==== Excerpted data ====

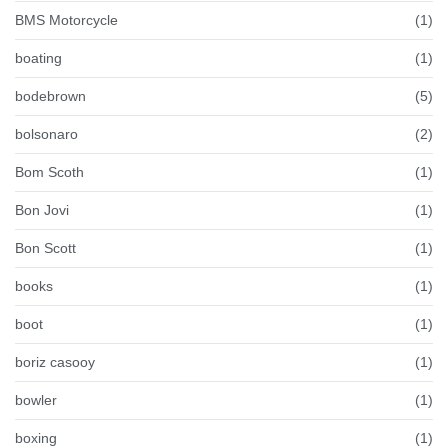
BMS Motorcycle
(1)
boating
(1)
bodebrown
(5)
bolsonaro
(2)
Bom Scoth
(1)
Bon Jovi
(1)
Bon Scott
(1)
books
(1)
boot
(1)
boriz casooy
(1)
bowler
(1)
boxing
(1)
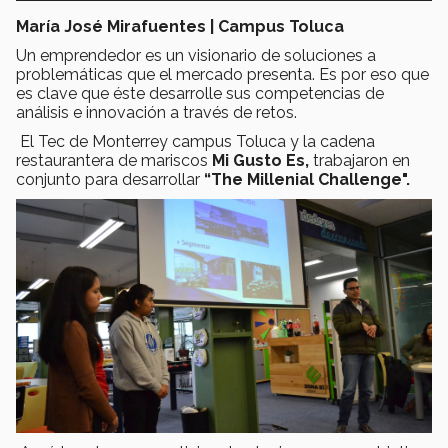
María José Mirafuentes | Campus Toluca
Un emprendedor es un visionario de soluciones a
problemáticas que el mercado presenta. Es por eso que
es clave que éste desarrolle sus competencias de
análisis e innovación a través de retos.
El Tec de Monterrey campus Toluca y la cadena
restaurantera de mariscos
Mi Gusto Es,
trabajaron en
conjunto para desarrollar
“The Millenial Challenge".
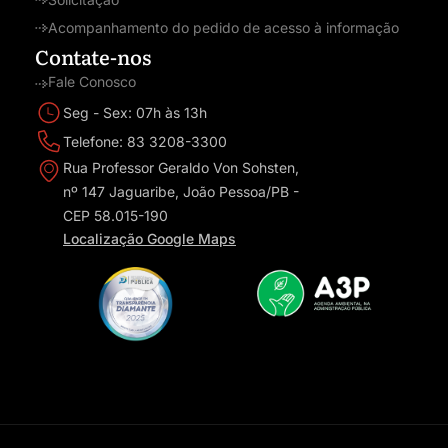
Acompanhamento do pedido de acesso à informação
Contate-nos
Fale Conosco
Seg - Sex: 07h às 13h
Telefone: 83 3208-3300
Rua Professor Geraldo Von Sohsten,
nº 147 Jaguaribe, João Pessoa/PB -
CEP 58.015-190
Localização Google Maps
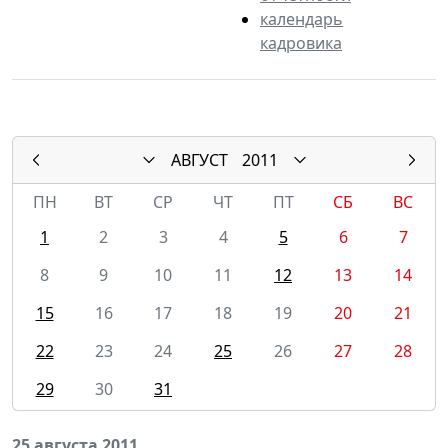
календарь
кадровика
АВГУСТ
2011
ПН
ВТ
СР
ЧТ
ПТ
СБ
ВС
1
2
3
4
5
6
7
8
9
10
11
12
13
14
15
16
17
18
19
20
21
22
23
24
25
26
27
28
29
30
31
25 августа 2011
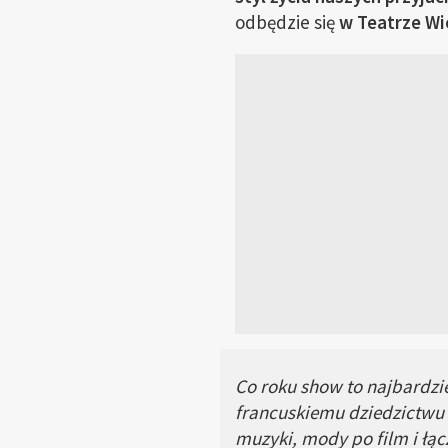
odbędzie się
w Teatrze Wi
Co roku show to najbardzi
francuskiemu dziedzictwu 
muzyki, mody po film i łącz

====

(Exercise goal) Say only how many lines among the entries above contain the string "Toluca".

(Reply to the exercise) 2